OAXACA, Oax.— El municipio de Nazareno Etla, asentado en la región de los Valles Centrales, es reconocido como la cuna de los globos de papel de china en la entidad. Custodios de una tradición de más de ocho décadas, los artesanos locales conservan una historia que se remonta a principios de los años treinta. Hoy en día, Nahim Castellanos encabeza este legado familiar y saborea el triunfo de primeros lugares que han posicionado a Oaxaca como un referente indispensable para globeros de todo México y el extranjero.
De fabricación totalmente artesanal, que compite en calidad frente a las producciones industriales, el globo oaxaqueño se ha convertido en un atractivo muy cotizado para las festividades tanto patronales como privadas.
Esta fascinación comenzó cuando Nahim tenía seis años: todo inició como un juego en compañía de sus primos y, posteriormente, con el respaldo de su madre, Rubicelia, y un equipo de colaboradores se convirtió en una forma de vivir. Dicho impulso consolidó a Nahim como un maestro del diseño en papel de china, creando verdaderas obras de arte de dimensiones extraordinarias.

En cada creación se impone retos más exigentes para pintar de colores el cielo del valle oaxaqueño: figuras complejas confeccionadas con un pliego delgado y liviano, pegamento blanco y metros de hilo, sostenidas por una estructura abierta en la base y una mecha encendida que calienta el aire para elevarlas.
Así como esa luz que asciende lentamente hacia el firmamento, el éxito también llegó para Nahim. Relata que, junto con sus primos, impulsó los primeros festivales de los “globos de luz” en su comunidad; más tarde llegaron las invitaciones a encuentros nacionales e internacionales que han congregado a más de 20 mil asistentes.
Algo de historia
El maestro del arte popular detalla que la elaboración de globos de papel de china en Nazareno Etla inició a principios de la década de 1930, impulsada por Elpidio Larrazabal, quien provenía del centro del país y llegó a la localidad para instalar un molino de nixtamal.
La memoria oral cuenta que un 16 de septiembre, durante los festejos patrios de la comunidad, Larrazabal elevó dos globos con los colores nacionales, provocando la algarabía de los asistentes.

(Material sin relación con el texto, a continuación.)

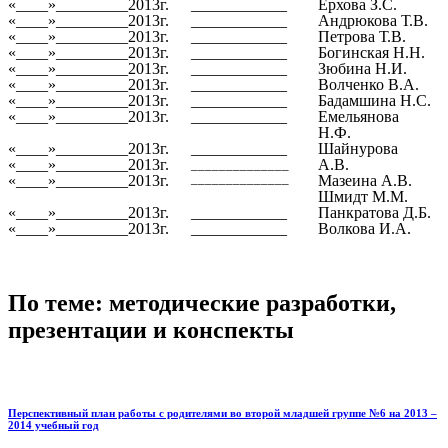
«____»_________2013г.
____________
Ерхова З.С.
«____»_________2013г.
____________
Андрюкова Т.В.
«____»_________2013г.
____________
Петрова Т.В.
«____»_________2013г.
____________
Богинская Н.Н.
«____»_________2013г.
____________
Зюбина Н.И.
«____»_________2013г.
____________
Волченко В.А.
«____»_________2013г.
____________
Бадамшина Н.С.
«____»_________2013г.
____________
Емельянова
Н.Ф.
«____»_________2013г.
____________
Шайнурова
«____»_________2013г.
А.В.
______________
______________
«____»_________2013г.
Мазеина А.В.
Шмидт М.М.
«____»_________2013г.
____________
Панкратова Д.Б.
«____»_________2013г.
____________
Волкова И.А.
По теме: методические разработки,
презентации и конспекты
Перспективный план работы с родителями во второй младшей группе №6 на 2013 –
2014 учебный год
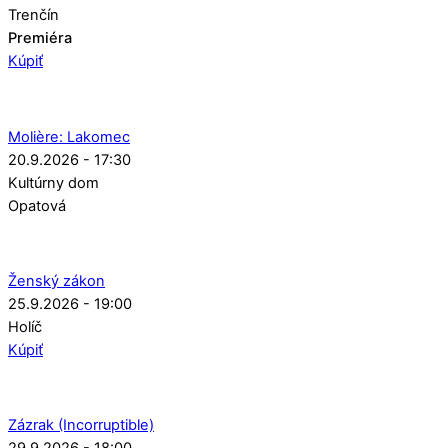
Trenčín
Premiéra
Kúpiť
Molière: Lakomec
20.9.2026 - 17:30
Kultúrny dom
Opatová
Ženský zákon
25.9.2026 - 19:00
Holíč
Kúpiť
Zázrak (Incorruptible)
29.9.2026 - 18:00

A partir de ese hito, se adoptó la costumbre hasta volverla parte de la identidad local.

Uno de los pioneros en este arte fue Roberto Cruz Niño, quien con 12 años y una aguda capacidad de observación no sólo replicó el diseño, sino que perfeccionó la técnica y la enseñó a las infancias del pueblo. Desde entonces, la confección y el vuelo de estas piezas se convirtió en la principal diversión de la niñez local.
Todos armamos nuestro globo. Papá y mamá nos enseñaban de pequeños y, al salir de la escuela, nos reunimos para hacerlos y elevarlos; luego corríamos a buscarlos a donde cayeran para volver a soltarlos las veces que el papel resistiera”, recuerda Castellanos.
Aunque se les conoce también como “globos de Cantolla” —en honor al aeronauta mexicano Joaquín de la Cantolla y Rico (1829-1915), quien divulgó estas artesanías en el siglo XIX—, Nahim es un fiel defensor de la impronta y la técnica oaxaqueña que identifica a su comunidad.